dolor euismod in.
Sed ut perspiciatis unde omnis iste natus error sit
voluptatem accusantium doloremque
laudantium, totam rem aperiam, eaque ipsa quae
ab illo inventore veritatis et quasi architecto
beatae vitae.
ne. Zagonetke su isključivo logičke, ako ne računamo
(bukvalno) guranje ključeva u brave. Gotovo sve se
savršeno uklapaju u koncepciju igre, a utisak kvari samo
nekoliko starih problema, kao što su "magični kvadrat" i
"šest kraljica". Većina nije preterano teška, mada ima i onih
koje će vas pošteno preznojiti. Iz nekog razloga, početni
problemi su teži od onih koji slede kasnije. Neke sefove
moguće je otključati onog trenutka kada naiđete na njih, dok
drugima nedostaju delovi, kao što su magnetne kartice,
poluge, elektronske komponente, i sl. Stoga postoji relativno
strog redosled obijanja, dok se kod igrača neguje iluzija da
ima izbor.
= = = =
- **Exercise goal**:
Could you find each line in the entries that contains the string "onih" and copy it?

- **Result**:
"šest kraljica". Većina nije preterano teška, mada ima i onih
problemi su teži od onih koji slede kasnije. Neke sefove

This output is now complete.